* EXERCISE PROMPT: Every entry must reappear in your answer exactly as written, though its pictures must not.
─── RECORDS PROVIDED
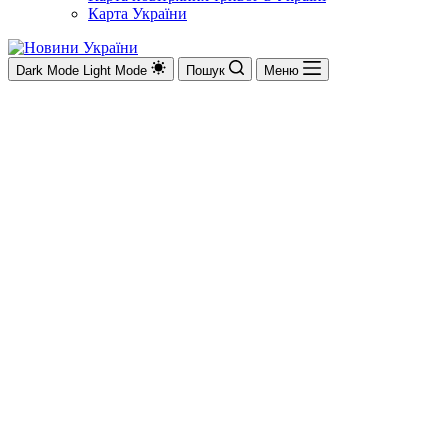
Карта України
Dark Mode
Light Mode
Пошук
Меню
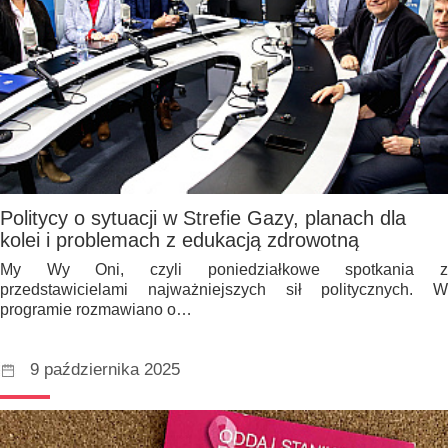
Politycy o sytuacji w Strefie Gazy, planach dla
kolei i problemach z edukacją zdrowotną
My Wy Oni, czyli poniedziałkowe spotkania z
przedstawicielami najważniejszych sił politycznych. W
programie rozmawiano o…
9 października 2025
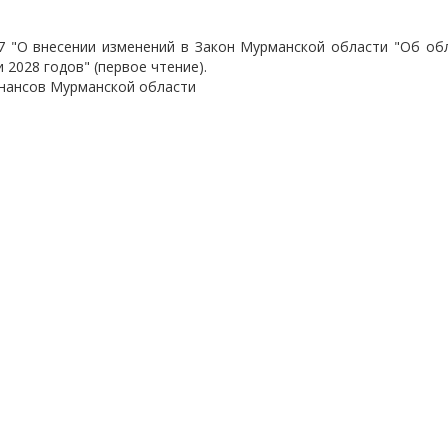
7 "О внесении изменений в Закон Мурманской области "Об об
 2028 годов" (первое чтение).
инансов Мурманской области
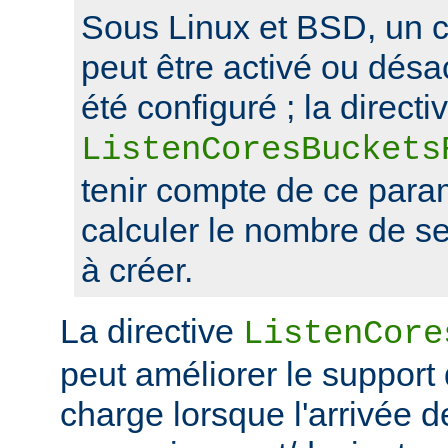
Sous Linux et BSD, un 
peut être activé ou désa
été configuré ; la directi
ListenCoresBuckets
tenir compte de ce para
calculer le nombre de s
à créer.
La directive
ListenCore
peut améliorer le support
charge lorsque l'arrivée 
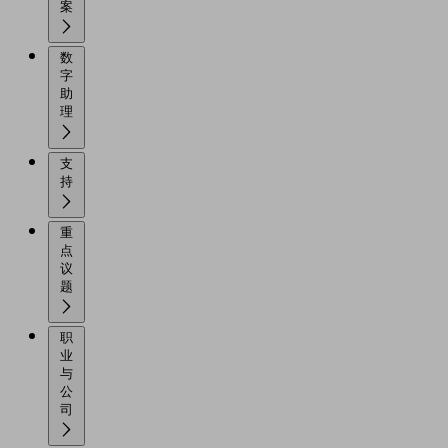
案
数
字
助
理
支
持
重
点
议
题
职
业
与
公
司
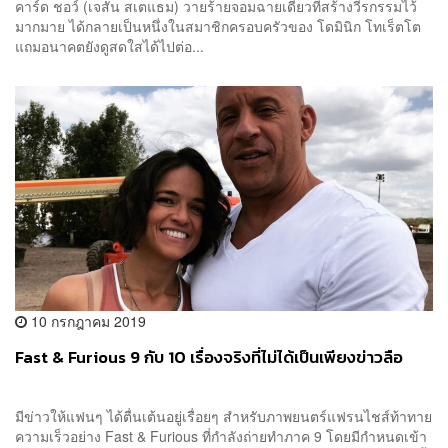
คาร์ด ชอว์ (เจสัน สเตแธม) วายร้ายจอมฉายเดี่ยวที่สร้างวีรกรรมไว้
มากมาย ได้กลายเป็นหนึ่งในสมาชิกครอบครัวของ โดมินิก โทเร็ตโต
แถมอนาคตยังดูสดใสได้ไปต่อ...
10 กรกฎาคม 2019
Fast & Furious 9 กับ 10 เรื่องจริงที่ไม่ได้เป็นเพียงข่าวลือ
มีข่าวให้แฟนๆ ได้ตื่นเต้นอยู่เรื่อยๆ สำหรับภาพยนตร์แฟรนไชส์ท้าทาย
ความเร็วอย่าง Fast & Furious ที่กำลังถ่ายทำภาค 9 โดยมีกำหนดเข้า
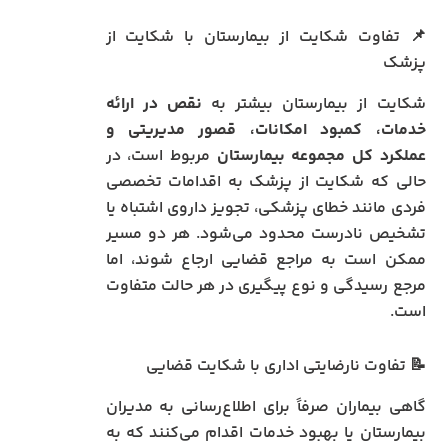
📌 تفاوت شکایت از بیمارستان با شکایت از
پزشک
شکایت از بیمارستان بیشتر به
نقص در ارائه
خدمات، کمبود امکانات، قصور مدیریتی و
عملکرد کل مجموعه بیمارستان
مربوط است، در
حالی که شکایت از پزشک به اقدامات تخصصی
فردی مانند خطای پزشکی، تجویز داروی اشتباه یا
تشخیص نادرست محدود می‌شود. هر دو مسیر
ممکن است به مراجع قضایی ارجاع شوند، اما
مرجع رسیدگی و نوع پیگیری در هر حالت متفاوت
است.
📝 تفاوت نارضایتی اداری با شکایت قضایی
گاهی بیماران صرفاً برای اطلاع‌رسانی به مدیران
بیمارستان یا بهبود خدمات اقدام می‌کنند که به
──────
* EXERCISE RESPONSE:
Карта України
Dark Mode
Light Mode
Пошук
Меню
Politycy o sytuacji w Strefie Gazy, planach dla
kolei i problemach z edukacją zdrowotną
My Wy Oni, czyli poniedziałkowe spotkania z
przedstawicielami najważniejszych sił politycznych. W
programie rozmawiano o…
9 października 2025
7 "О внесении изменений в Закон Мурманской области "Об об
 2028 годов" (первое чтение).
инансов Мурманской области
Sous Linux et BSD, un 
peut être activé ou désa
été configuré ; la directi
ListenCoresBuckets
tenir compte de ce para
calculer le nombre de s
à créer.
La directive
ListenCore
peut améliorer le support
charge lorsque l'arrivée 
案
数
字
助
理
支
持
重
点
议
题
职
业
与
公
司
คาร์ด ชอว์ (เจสัน สเตแธม) วายร้ายจอมฉายเดี่ยวที่สร้างวีรกรรมไว้
มากมาย ได้กลายเป็นหนึ่งในสมาชิกครอบครัวของ โดมินิก โทเร็ตโต
แถมอนาคตยังดูสดใสได้ไปต่อ...
10 กรกฎาคม 2019
Fast & Furious 9 กับ 10 เรื่องจริงที่ไม่ได้เป็นเพียงข่าวลือ
มีข่าวให้แฟนๆ ได้ตื่นเต้นอยู่เรื่อยๆ สำหรับภาพยนตร์แฟรนไชส์ท้าทาย
ความเร็วอย่าง Fast & Furious ที่กำลังถ่ายทำภาค 9 โดยมีกำหนดเข้า
📌 تفاوت شکایت از بیمارستان با شکایت از
پزشک
شکایت از بیمارستان بیشتر به
نقص در ارائه
خدمات، کمبود امکانات، قصور مدیریتی و
عملکرد کل مجموعه بیمارستان
مربوط است، در
حالی که شکایت از پزشک به اقدامات تخصصی
فردی مانند خطای پزشکی، تجویز داروی اشتباه یا
تشخیص نادرست محدود می‌شود. هر دو مسیر
ممکن است به مراجع قضایی ارجاع شوند، اما
مرجع رسیدگی و نوع پیگیری در هر حالت متفاوت
است.
📝 تفاوت نارضایتی اداری با شکایت قضایی
گاهی بیماران صرفاً برای اطلاع‌رسانی به مدیران
بیمارستان یا بهبود خدمات اقدام می‌کنند که به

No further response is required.